Comment l'EPF d'Occitanie prépare le recul du trait de côte
La nouvelle stratégie de l'Établissement public foncier (EPF) d'Occitanie pour préparer le recul du trait de côte est en marche. En témoigne la récente acquisition pour 3 M€, au comité d'entreprise d'Alstom, du camping trois étoiles Jean Pérès de 347 hectares à Vias (Hérault), situé à 300 mètres du bord de mer. Une opération inédite à deux titres : « Un, le choix de l’action : ce n'est pas un camping qui a pris l’eau, nous sommes dans l'anticipation. Deux, le montage : l'opérateur public maintient l’exploitant sur le site », résume Sophie Lafenêtre, directrice générale de l'EPF régional (35 salariés à Montpellier, 15 à Toulouse, 70 M€ de budget annuel). Désormais, l'exploitant - l'agence de voyages lilloise Artes tourisme - verse une redevance annuelle à l'EPF via un bail commercial qui « efface le coût d’acquisition », souligne-t-elle. Le retour sur investissement est de douze ans pour la collectivité, à qui l'EPF cédera le foncier dans au moins douze ans, selon l'évolution du trait de côte et l'activité touristique.
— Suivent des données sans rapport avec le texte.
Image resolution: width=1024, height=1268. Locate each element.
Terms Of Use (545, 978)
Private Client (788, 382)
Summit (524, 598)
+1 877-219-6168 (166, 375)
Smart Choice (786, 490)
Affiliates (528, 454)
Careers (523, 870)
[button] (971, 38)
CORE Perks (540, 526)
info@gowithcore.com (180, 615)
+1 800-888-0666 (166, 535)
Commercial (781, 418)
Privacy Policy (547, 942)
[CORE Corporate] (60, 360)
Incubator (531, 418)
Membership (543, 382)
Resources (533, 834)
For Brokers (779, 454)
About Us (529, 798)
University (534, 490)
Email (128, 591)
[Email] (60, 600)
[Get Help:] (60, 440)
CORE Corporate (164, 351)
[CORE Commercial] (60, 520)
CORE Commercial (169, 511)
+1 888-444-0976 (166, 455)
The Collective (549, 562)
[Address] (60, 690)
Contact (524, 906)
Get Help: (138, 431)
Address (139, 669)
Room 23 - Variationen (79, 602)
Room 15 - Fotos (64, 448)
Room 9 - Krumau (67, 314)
Le site sera exploité jusqu'au jour où la mer montera. La relocalisation, loin de la plage grignotée par les eaux, sera assurée par la collectivité, avec l’appui éventuel de l’EPF. « C'est gagnant-gagnant puisqu’on maintient au maximum l’activité économique et on prépare son repli à long terme », insiste-t-elle.
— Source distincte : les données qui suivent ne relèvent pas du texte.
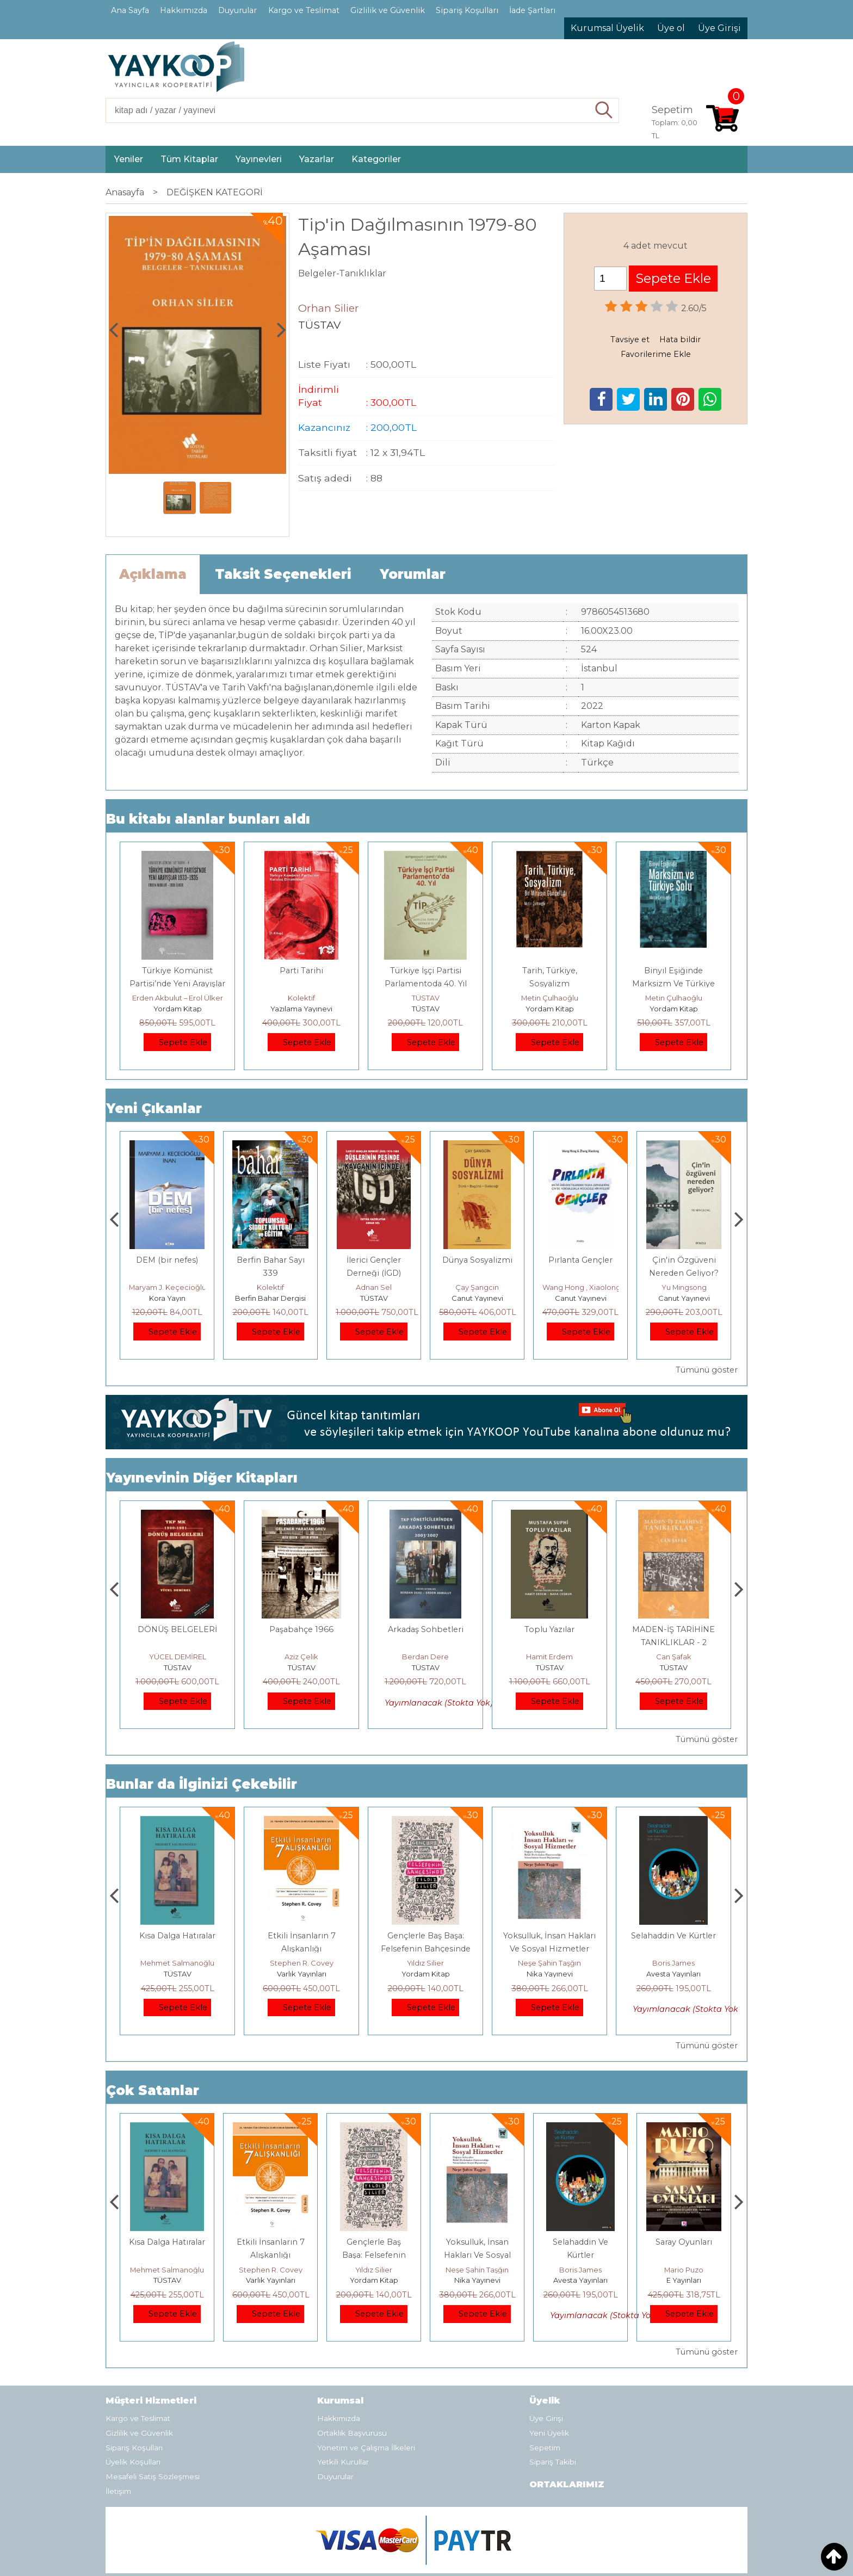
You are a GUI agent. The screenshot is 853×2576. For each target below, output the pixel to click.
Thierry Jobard (167, 1287)
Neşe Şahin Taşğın (673, 1963)
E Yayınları (177, 1973)
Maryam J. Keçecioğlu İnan (279, 1287)
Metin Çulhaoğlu (549, 997)
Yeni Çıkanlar (154, 1108)
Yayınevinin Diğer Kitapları (202, 1478)
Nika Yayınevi (674, 1973)
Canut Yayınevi (581, 1298)
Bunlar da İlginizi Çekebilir (201, 1784)
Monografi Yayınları (167, 1298)
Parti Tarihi (301, 970)
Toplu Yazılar (673, 1629)
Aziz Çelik (425, 1656)
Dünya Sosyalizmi (581, 1260)
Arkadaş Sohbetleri (550, 1629)
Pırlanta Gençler (684, 1260)
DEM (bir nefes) (270, 1260)
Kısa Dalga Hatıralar (301, 1936)
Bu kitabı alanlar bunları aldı (208, 819)
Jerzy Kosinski (177, 1963)
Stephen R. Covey (426, 1963)
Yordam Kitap (177, 1008)
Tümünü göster (707, 1370)
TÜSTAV (426, 997)
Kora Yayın (270, 1298)
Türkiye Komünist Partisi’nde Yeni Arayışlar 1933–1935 (177, 984)
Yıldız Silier (549, 1963)
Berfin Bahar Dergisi (373, 1298)
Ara (604, 110)
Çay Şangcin (580, 1287)
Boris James (684, 2269)
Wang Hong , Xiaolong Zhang (697, 1287)
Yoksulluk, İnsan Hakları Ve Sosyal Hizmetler (580, 2255)
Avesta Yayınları (684, 2280)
Carence de logements sociaux
En parallèle, l'EPF est mobilisé au Grau-du-Roi (Gard) dans le cadre du recyclage d’un ancien camping de 5 ha, acquis 9 M€ en 2015 pour le compte de la commune, en un écoquartier de 500 logements. L'établissement public planche aussi cette année sur différents projets littoraux : l'acquisition d'un deuxième camping à Vias ou encore « la réhabilitation d’immeubles vacants ou à la vente pour permettre à un bailleur social de sortir un logement social avec six lots » dans des communes en carence de logements sociaux comme Sainte-Marie-la-Mer (Pyrénées-orientales), illustre-t-elle. « Mais faire reculer des cabanes et des campings, c’est plus facile que faire reculer la ville », observe Sophie Lafenêtre, en référence à la reconversion de copropriétés balnéaires. « Le studio cabine reste rentable, surtout dans la période actuelle où l’on ne peut pas aller à l’étranger. Pour le propriétaire, il n’y a pas aujourd'hui d’intérêt économique à faire bouger ce patrimoine, en appartement plus spacieux », analyse-t-elle.
Hausse des acquisitions foncières
Habilité à intervenir sur l’ensemble de la région, à l'exception des périmètres des trois EPF locaux de Castres-Mazamet, Montauban et Toulouse, l’EPF d'Occitanie affiche une croissance de 21 % de ses acquisitions foncières en 2020. L'établissement atteint par ailleurs les 47 M€ cumulés de cessions sur la période 2019-2020, soit la moitié de son stock foncier du début du Programme pluriannuel d’intervention 2019-2023.